Le projet peut notamment requestionner la répartition des rôles et responsabilités, la structuration (équipes dédiées ou non) et les interactions entre départements pour une collaboration efficace et le besoin en nouvelles compétences tout de suite et à moyen terme. Les GenIA sont par ailleurs des outils puissants pour aider vos salariés dans leur quotidien en réduisant la charge des travaux rébarbatifs ou répétitifs pour se consacrer aux projets à forte valeur ajoutée, améliorer leur qualité de vie au travail, voire dégager du temps pour les former sur de futurs outils.

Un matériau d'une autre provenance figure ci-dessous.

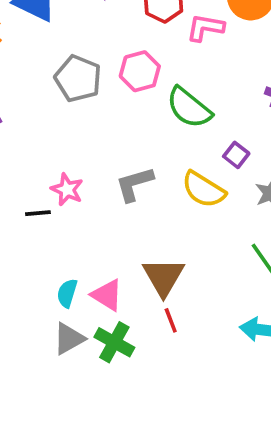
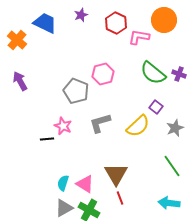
pink hexagon: (140, 71) -> (103, 74), moved
gray pentagon: (78, 79) -> (76, 91), moved
green semicircle: (189, 108) -> (153, 73), moved
yellow semicircle: (203, 189) -> (138, 126), turned -75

Avec des métiers percutés, le rôle du manager se décale également avec une préoccupation majeure autour de l’articulation entre l’humain et l’IA pour sécuriser la cohérence et l’interprétation des résultats. Si l’IA peut répondre à une quête de sens au travail par l’automatisation des tâches à faible valeur, elle ne pourra pas apporter de réponse à la demande de reconnaissance. Le manager et l’entreprise plus globalement doivent également jouer un rôle dans la sécurisation d’une utilisation éthique et adaptée de l’IA dans l’entreprise, en cohérence avec la culture de l’entreprise et ses valeurs (notamment par l’embarquement, l’information, la formation, …).

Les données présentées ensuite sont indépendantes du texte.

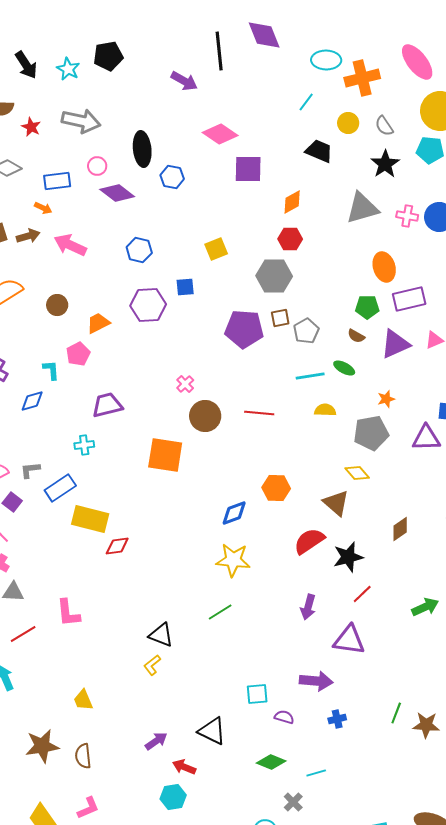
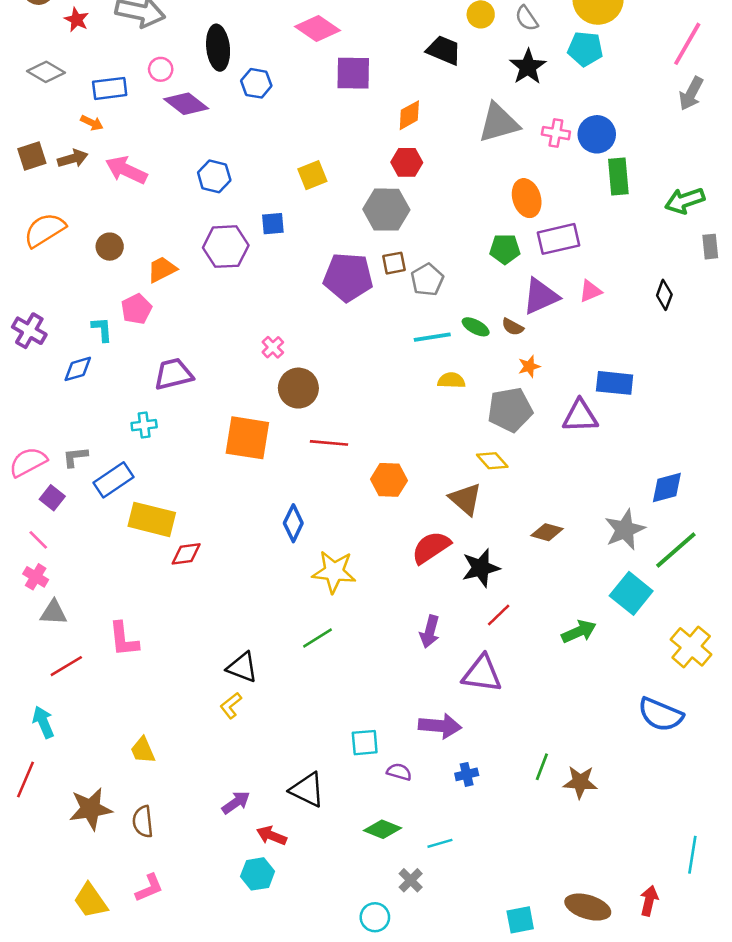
brown semicircle: (356, 336) -> (513, 327), moved
red line: (259, 413) -> (329, 443), moved
blue diamond: (234, 513) -> (293, 523), moved, turned -44
brown diamond: (400, 529) -> (547, 532), turned 50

Enfin, d’un point de vue opérationnel, deux chantiers clés seront à impulser : le système de données et son intégration avec l’IA ainsi que la protection des données, pour notamment limiter les problèmes de cybersécurité, de désinformation et de confidentialité.

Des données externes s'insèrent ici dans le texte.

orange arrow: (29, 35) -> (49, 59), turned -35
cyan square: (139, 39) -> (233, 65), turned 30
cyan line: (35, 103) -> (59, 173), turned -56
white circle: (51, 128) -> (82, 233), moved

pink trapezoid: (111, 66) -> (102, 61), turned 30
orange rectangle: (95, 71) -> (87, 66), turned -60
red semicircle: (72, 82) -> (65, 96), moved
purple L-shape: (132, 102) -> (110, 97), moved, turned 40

Devenues une opportunité pour les entreprises de transformer les business modèles, les IA vont également largement refaçonner certaines interactions avec la société au sens plus large. Les entreprises ont un rôle clé à jouer pour orienter ces transformations. Des arbitrages sont à mener pour positionner l’IA sur les bons cas d’usage permettant différenciation, compétitivité et contribution au commun.
Est-ce qu’un moratoire de 6 mois serait utile, comme le demande certains dirigeants de la tech[5] ? Il n’est pas certain que la course au perfectionnement des GenAI soit arrêtée pour autant ; cela laissera éventuellement le temps au régulateur de s’adapter, car il est impératif de poser le cadre pour ces nouvelles technologies. Cela pourrait également être une opportunité pour la France ou l’Europe de dessiner un projet commun d’IA générative, pensé en filière, avec un cadre commun pour respecter régulations et souveraineté des données, comme c’est le cas pour les grands projets de recherche nucléaire (CERN), cybersécurité (ENISA) ou de Cloud (GAIA-X).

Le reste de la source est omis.